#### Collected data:

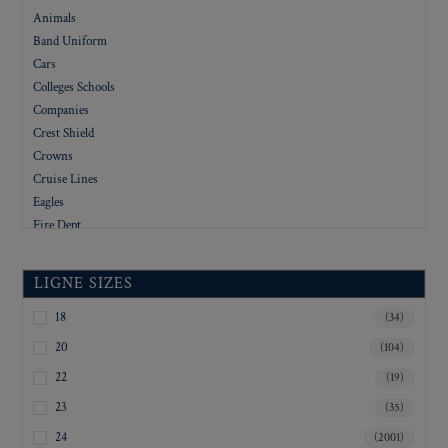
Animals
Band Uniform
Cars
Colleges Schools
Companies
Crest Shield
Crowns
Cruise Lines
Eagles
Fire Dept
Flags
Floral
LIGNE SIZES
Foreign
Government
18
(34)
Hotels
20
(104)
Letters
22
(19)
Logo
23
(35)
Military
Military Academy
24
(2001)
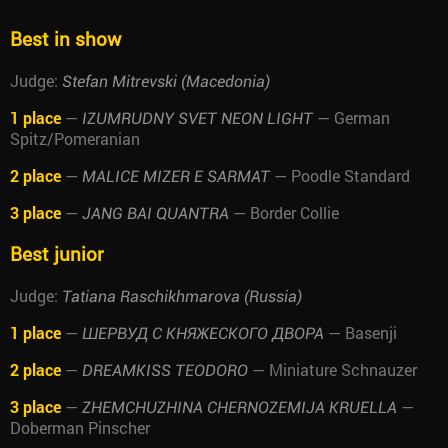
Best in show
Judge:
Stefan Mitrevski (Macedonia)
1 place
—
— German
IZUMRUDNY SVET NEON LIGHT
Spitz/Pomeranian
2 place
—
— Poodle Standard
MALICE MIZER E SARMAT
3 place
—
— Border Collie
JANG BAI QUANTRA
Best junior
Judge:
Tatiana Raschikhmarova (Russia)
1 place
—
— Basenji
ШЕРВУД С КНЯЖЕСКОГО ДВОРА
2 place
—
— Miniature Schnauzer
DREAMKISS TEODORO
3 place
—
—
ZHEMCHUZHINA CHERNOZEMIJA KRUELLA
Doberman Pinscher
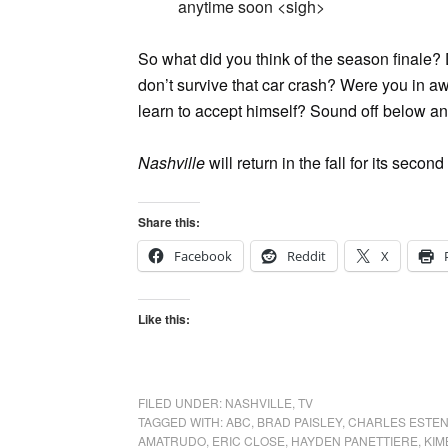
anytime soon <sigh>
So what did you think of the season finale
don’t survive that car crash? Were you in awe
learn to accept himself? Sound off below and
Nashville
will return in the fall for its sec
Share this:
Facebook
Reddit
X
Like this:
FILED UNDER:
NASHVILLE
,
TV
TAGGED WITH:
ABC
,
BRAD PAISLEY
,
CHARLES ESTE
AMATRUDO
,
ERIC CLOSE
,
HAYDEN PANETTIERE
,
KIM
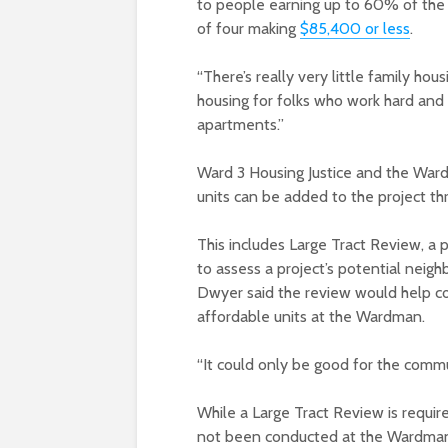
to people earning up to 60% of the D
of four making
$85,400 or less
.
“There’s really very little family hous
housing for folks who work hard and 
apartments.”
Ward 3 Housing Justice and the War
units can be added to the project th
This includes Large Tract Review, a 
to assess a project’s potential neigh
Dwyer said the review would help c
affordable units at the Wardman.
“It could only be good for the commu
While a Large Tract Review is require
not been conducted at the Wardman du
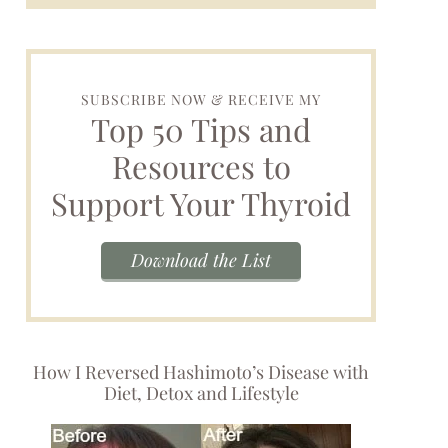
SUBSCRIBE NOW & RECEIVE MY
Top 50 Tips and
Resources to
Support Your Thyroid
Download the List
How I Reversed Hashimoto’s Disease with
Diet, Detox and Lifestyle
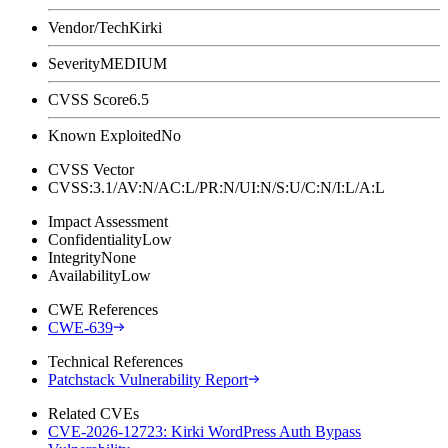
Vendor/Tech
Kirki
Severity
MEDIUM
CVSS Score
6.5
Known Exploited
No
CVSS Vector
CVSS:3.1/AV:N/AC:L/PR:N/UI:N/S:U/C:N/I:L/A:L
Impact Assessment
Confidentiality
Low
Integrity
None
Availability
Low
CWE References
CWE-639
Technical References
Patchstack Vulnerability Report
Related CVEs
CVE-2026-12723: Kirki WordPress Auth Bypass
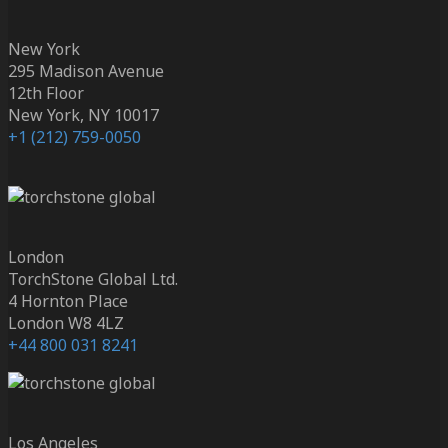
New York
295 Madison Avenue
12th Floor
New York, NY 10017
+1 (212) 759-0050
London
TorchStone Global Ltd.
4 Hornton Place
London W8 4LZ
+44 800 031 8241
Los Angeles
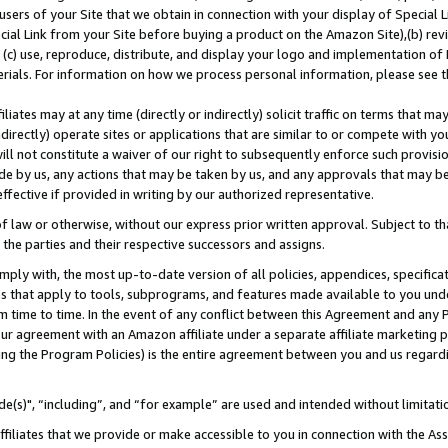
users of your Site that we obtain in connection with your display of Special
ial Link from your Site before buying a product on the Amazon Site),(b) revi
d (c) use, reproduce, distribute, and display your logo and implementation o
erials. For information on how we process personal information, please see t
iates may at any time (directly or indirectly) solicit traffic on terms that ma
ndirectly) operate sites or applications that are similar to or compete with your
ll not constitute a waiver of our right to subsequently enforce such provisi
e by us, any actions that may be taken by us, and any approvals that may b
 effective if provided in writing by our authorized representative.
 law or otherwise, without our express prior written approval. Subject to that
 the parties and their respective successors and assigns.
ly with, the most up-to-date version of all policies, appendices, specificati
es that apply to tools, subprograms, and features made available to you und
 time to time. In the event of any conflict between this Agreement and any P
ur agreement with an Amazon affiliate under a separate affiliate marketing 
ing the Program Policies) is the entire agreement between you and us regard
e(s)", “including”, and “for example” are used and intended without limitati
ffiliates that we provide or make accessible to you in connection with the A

#### Exercise aim:
Look through the entries above, find each line containing "Kirki", and copy it.

#### Reply to the exercise:
Kirki
CVE-2026-12723: Kirki WordPress Auth Bypass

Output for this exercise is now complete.